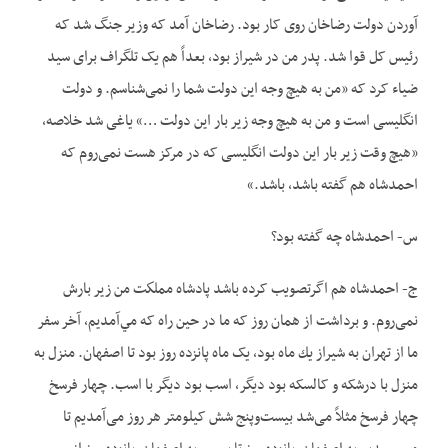
آوردن دولت رضاخان روی کار بود. رضاخان آمد که وزیر جنگ شد که
رئیس کل قوا شد. پدر من در شیراز بود، بعداً هم یک تلگراف برای سید
ضياء کرد که «من به هیچ وجه این دولت شما را نمی‌شناسم. و دولت
انگلیسی است و من به هیچ وجه زیر بار این دولت …» یاغی شد خلاصه،
«هیچ وقت زیر بار این دولت انگلیسی که در مرکز هست نمی‌روم که
احمدشاه هم گفته باشد، باشد.»
س- احمدشاه چه گفته بود؟
ج- احمدشاه هم اگرتصویب کرده باشد پادشاه مملكت من زیر بارش
نمی‌روم. و برداشت از همان روز که ما در حین راه که مي‌آمديم، آخر سفر
ما از تهران به شیراز یك ماه بود، یک ماه پانزده روز بود تا اصفهان. منزل به
منزل با درشکه و کالسکه بود دیگر، اسب بود دیگر با اسب. چهار فرسخ
چهار فرسخ مثلاً می‌‌‌‌شد بیست‌وپنج شش کیلومتر هر روز می‌‌‌‌آمدیم تا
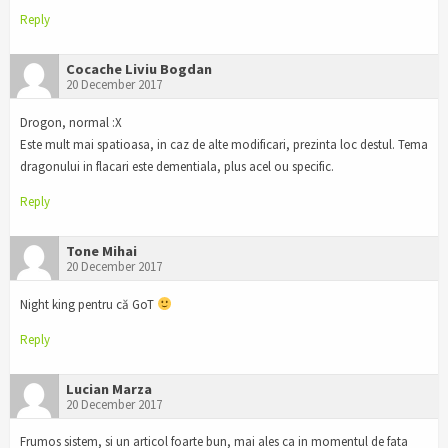
Reply
Cocache Liviu Bogdan
20 December 2017
Drogon, normal :X
Este mult mai spatioasa, in caz de alte modificari, prezinta loc destul. Tema
dragonului in flacari este dementiala, plus acel ou specific.
Reply
Tone Mihai
20 December 2017
Night king pentru că GoT
Reply
Lucian Marza
20 December 2017
Frumos sistem, si un articol foarte bun, mai ales ca in momentul de fata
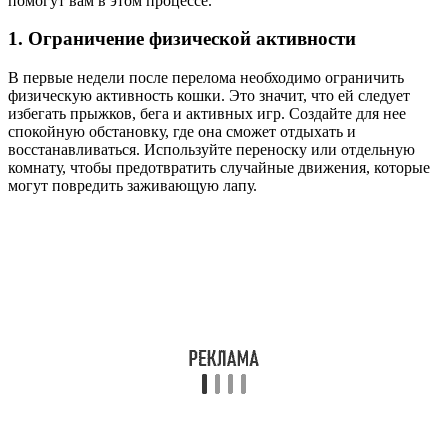
помогут вам в этом процессе.
1. Ограничение физической активности
В первые недели после перелома необходимо ограничить
физическую активность кошки. Это значит, что ей следует
избегать прыжков, бега и активных игр. Создайте для нее
спокойную обстановку, где она сможет отдыхать и
восстанавливаться. Используйте переноску или отдельную
комнату, чтобы предотвратить случайные движения, которые
могут повредить заживающую лапу.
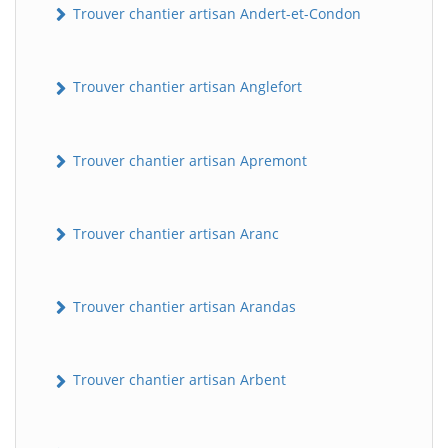
Trouver chantier artisan Andert-et-Condon
Trouver chantier artisan Anglefort
Trouver chantier artisan Apremont
Trouver chantier artisan Aranc
Trouver chantier artisan Arandas
Trouver chantier artisan Arbent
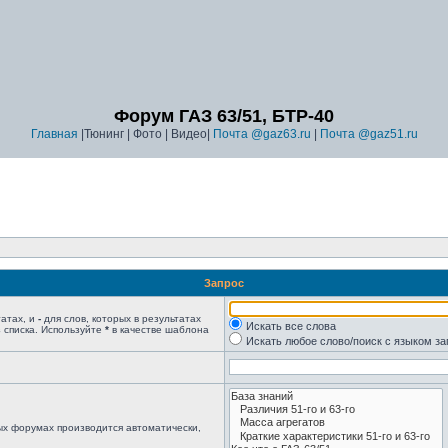
Форум ГАЗ 63/51, БТР-40
Главная
|Тюнинг | Фото | Видео|
Почта @gaz63.ru
|
Почта @gaz51.ru
Запрос
татах, и
-
для слов, которых в результатах
Искать все слова
 списка. Используйте
*
в качестве шаблона
Искать любое слово/поиск с языком з
ых форумах производится автоматически,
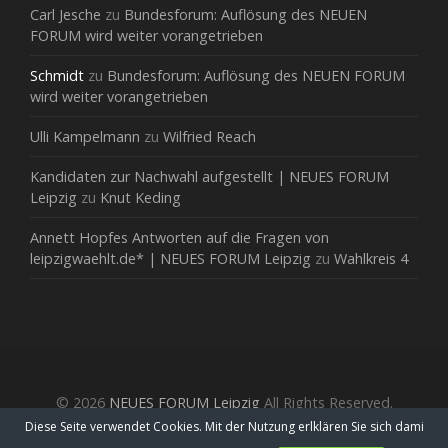
Carl Jesche
zu
Bundesforum: Auflösung des NEUEN
FORUM wird weiter vorangetrieben
Schmidt
zu
Bundesforum: Auflösung des NEUEN FORUM
wird weiter vorangetrieben
Ulli Kampelmann
zu
Wilfried Reach
Kandidaten zur Nachwahl aufgestellt | NEUES FORUM
Leipzig
zu
Knut Keding
Annett Hopfes Antworten auf die Fragen von
leipzigwaehlt.de* | NEUES FORUM Leipzig
zu
Wahlkreis 4
© 2026
NEUES FORUM Leipzig
All Rights Reserved.
Diese Seite verwendet Cookies. Mit der Nutzung erlklären Sie sich dami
*-*-*
## Task objective
The string "artisan" marks the lines to return from the material. Copy each one.

## Answer to this task
Trouver chantier artisan Andert-et-Condon
Trouver chantier artisan Anglefort
Trouver chantier artisan Apremont
Trouver chantier artisan Aranc
Trouver chantier artisan Arandas
Trouver chantier artisan Arbent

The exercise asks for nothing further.